Safeguarding brand equity is a very persuasive business case. Let’s say your company builds appliances. You need to make sure that the components you use in manufacturing adhere to the latest standards and that the labor practices in your supply chain are reputable. These are things that could potentially come back to haunt you and we’ve all seen examples of that happening.
Then there’s gaining operational efficiencies. SAP’s claim to fame has been ERP, or resource planning. One of things that we’re doing now in our solutions is factoring energy as one of the key resources that can be optimized. If you consider energy as one of the key contributors to cost in both process and discrete manufacturing, helping companies keep track of their energy consumption during manufacturing, shipping, and delivery results in concrete, demonstrable cost savings.
SAP.info: In the last decade, we’ve seen sustainability emerge as a strategic imperative. How do you see sustainability in business evolving in the next several years?
RB: It’s difficult to answer this question generically, because every industry is going to have its own set of dynamics.
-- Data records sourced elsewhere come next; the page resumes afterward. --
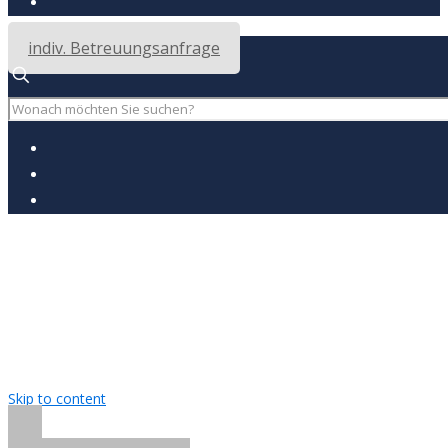
indiv. Betreuungsanfrage
Skip to content
Open toolbar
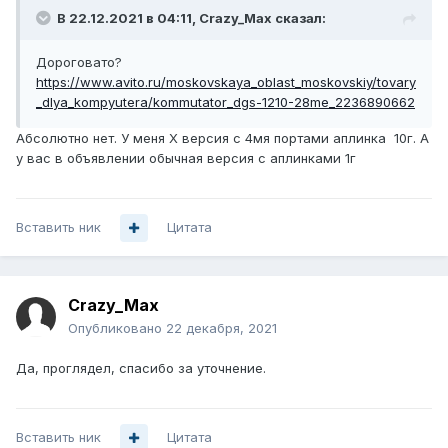
В 22.12.2021 в 04:11,
Crazy_Max
сказал:
Дороговато?
https://www.avito.ru/moskovskaya_oblast_moskovskiy/tovary
_dlya_kompyutera/kommutator_dgs-1210-28me_2236890662
Абсолютно нет. У меня Х версия с 4мя портами аплинка 10г. А
у вас в объявлении обычная версия с аплинками 1г
Вставить ник
Цитата
Crazy_Max
Опубликовано
22 декабря, 2021
Да, проглядел, спасибо за уточнение.
Вставить ник
Цитата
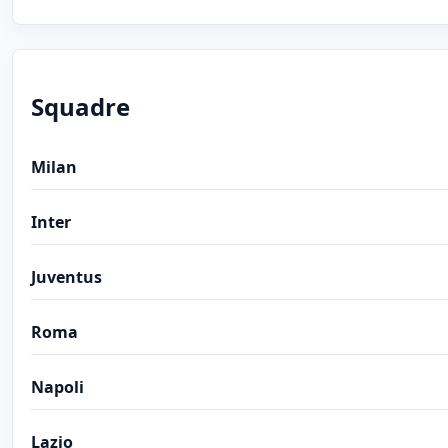
Squadre
Milan
Inter
Juventus
Roma
Napoli
Lazio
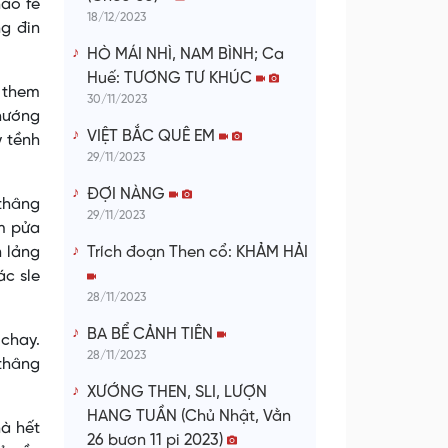
hao fẻ
18/12/2023
g đin
HÒ MÁI NHÌ, NAM BÌNH; Ca
Huế: TƯƠNG TƯ KHÚC
y them
30/11/2023
chướng
VIỆT BẮC QUÊ EM
y tềnh
29/11/2023
ĐỢI NÀNG
 thâng
29/11/2023
m pửa
Trích đoạn Then cổ: KHẢM HẢI
n lảng
ác sle
28/11/2023
BA BỂ CẢNH TIÊN
 chay.
28/11/2023
thâng
XƯỚNG THEN, SLI, LƯỢN
HANG TUẦN (Chủ Nhật, Vằn
nà hết
26 bươn 11 pi 2023)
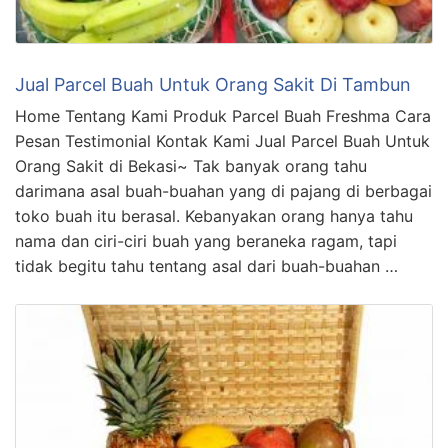
Jual Parcel Buah Untuk Orang Sakit Di Tambun
Home Tentang Kami Produk Parcel Buah Freshma Cara
Pesan Testimonial Kontak Kami Jual Parcel Buah Untuk
Orang Sakit di Bekasi~ Tak banyak orang tahu
darimana asal buah-buahan yang di pajang di berbagai
toko buah itu berasal. Kebanyakan orang hanya tahu
nama dan ciri-ciri buah yang beraneka ragam, tapi
tidak begitu tahu tentang asal dari buah-buahan …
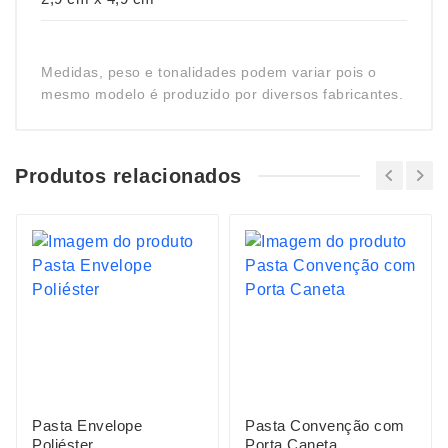
Medidas, peso e tonalidades podem variar pois o
mesmo modelo é produzido por diversos fabricantes.
Produtos relacionados
Pasta Envelope
Pasta Convenção com
Poliéster
Porta Caneta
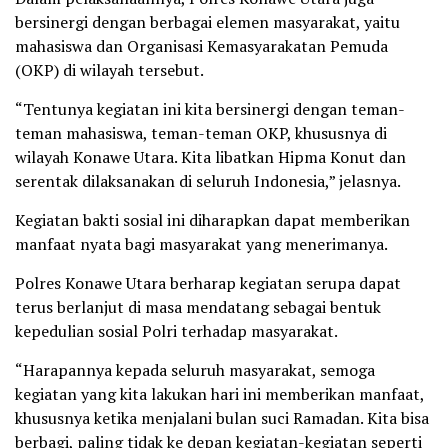
bersinergi dengan berbagai elemen masyarakat, yaitu
mahasiswa dan Organisasi Kemasyarakatan Pemuda
(OKP) di wilayah tersebut.
“Tentunya kegiatan ini kita bersinergi dengan teman-
teman mahasiswa, teman-teman OKP, khususnya di
wilayah Konawe Utara. Kita libatkan Hipma Konut dan
serentak dilaksanakan di seluruh Indonesia,” jelasnya.
Kegiatan bakti sosial ini diharapkan dapat memberikan
manfaat nyata bagi masyarakat yang menerimanya.
Polres Konawe Utara berharap kegiatan serupa dapat
terus berlanjut di masa mendatang sebagai bentuk
kepedulian sosial Polri terhadap masyarakat.
“Harapannya kepada seluruh masyarakat, semoga
kegiatan yang kita lakukan hari ini memberikan manfaat,
khususnya ketika menjalani bulan suci Ramadan. Kita bisa
berbagi, paling tidak ke depan kegiatan-kegiatan seperti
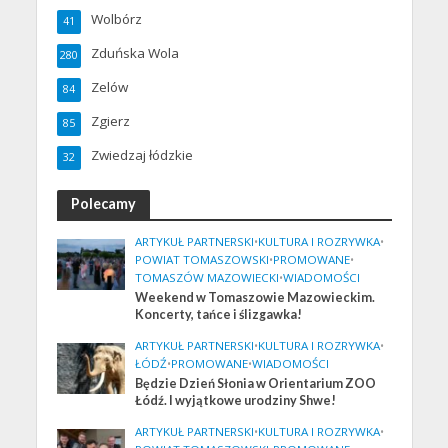
Wolbórz
41
Zduńska Wola
280
Zelów
84
Zgierz
85
Zwiedzaj łódzkie
32
Polecamy
ARTYKUŁ PARTNERSKI
•
KULTURA I ROZRYWKA
•
POWIAT TOMASZOWSKI
•
PROMOWANE
•
TOMASZÓW MAZOWIECKI
•
WIADOMOŚCI
Weekend w Tomaszowie Mazowieckim.
Koncerty, tańce i ślizgawka!
ARTYKUŁ PARTNERSKI
•
KULTURA I ROZRYWKA
•
ŁÓDŹ
•
PROMOWANE
•
WIADOMOŚCI
Będzie Dzień Słonia w Orientarium ZOO
Łódź. I wyjątkowe urodziny Shwe!
ARTYKUŁ PARTNERSKI
•
KULTURA I ROZRYWKA
•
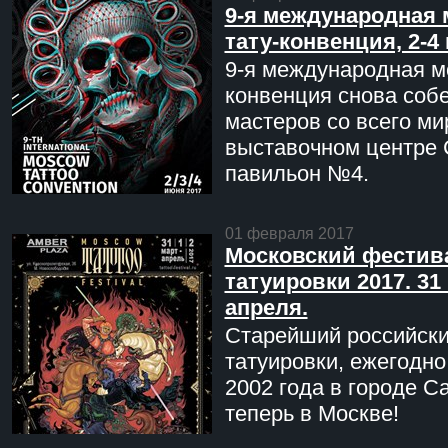
9-я международная 
тату-конвенция, 2-4
9-я международная мо
конвенция снова соб
мастеров со всего ми
выставочном центре 
павильон №4.
01 февраля 2017
Московский фестив
татуировки 2017. 31 
апреля.
Старейший российск
татуировки, ежегодн
2002 года в городе С
теперь в Москве!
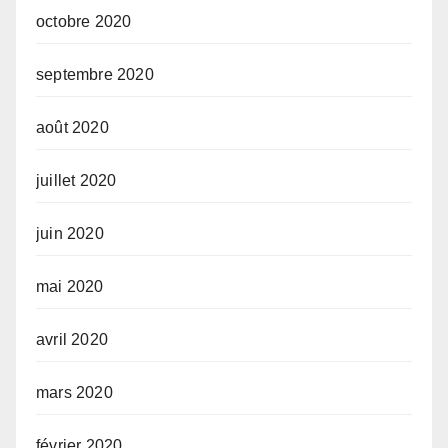
octobre 2020
septembre 2020
août 2020
juillet 2020
juin 2020
mai 2020
avril 2020
mars 2020
février 2020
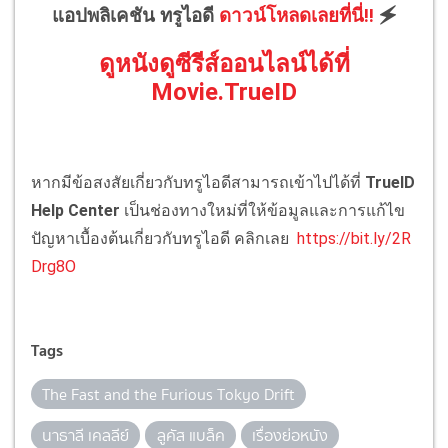
แอปพลิเคชัน ทรูไอดี
ดาวน์โหลดเลยที่นี่!!
🗲
ดูหนังดูซีรีส์ออนไลน์ได้ที่
Movie.TrueID
หากมีข้อสงสัยเกี่ยวกับทรูไอดีสามารถเข้าไปได้ที่
TrueID
Help Center
เป็นช่องทางใหม่ที่ให้ข้อมูลและการแก้ไข
ปัญหาเบื้องต้นเกี่ยวกับทรูไอดี คลิกเลย
https://bit.ly/2R
Drg8O
Tags
The Fast and the Furious Tokyo Drift
นาธาลี เคลลีย์
ลูคัส แบล็ค
เรื่องย่อหนัง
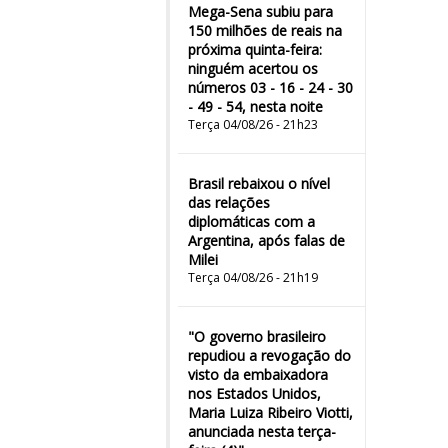
Mega-Sena subiu para
150 milhões de reais na
próxima quinta-feira:
ninguém acertou os
números 03 - 16 - 24 - 30
- 49 - 54, nesta noite
Terça 04/08/26 - 21h23
Brasil rebaixou o nível
das relações
diplomáticas com a
Argentina, após falas de
Milei
Terça 04/08/26 - 21h19
"O governo brasileiro
repudiou a revogação do
visto da embaixadora
nos Estados Unidos,
Maria Luiza Ribeiro Viotti,
anunciada nesta terça-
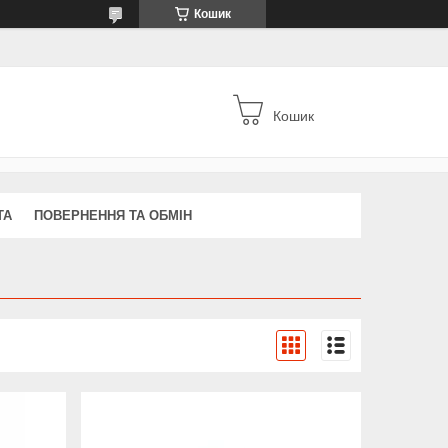
Кошик
Кошик
ТА
ПОВЕРНЕННЯ ТА ОБМІН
But I think it’s fairly safe to speculate that, across the board, the bar is going to get higher and higher in terms of sustainability. As a result, companies will have to become much more aggressive in their efforts to embed sustainability into their operations.
SAP.info: What are the greatest challenges you face as a sustainability executive over the next 12-18 months?
RB: First off – new market opportunities. We need to demonstrate that sustainability benefits the company not only in terms of the line of business, sustainability, but as a capability and as an attribute that spans the whole portfolio.
The number two thing is employee engagement: getting more and more employees excited about this topic. How do you get people to sense and feel their connection to sustainability? It’s not just logical, it’s also visceral and emotional. You have to appeal to all three and create links between the people and the topic.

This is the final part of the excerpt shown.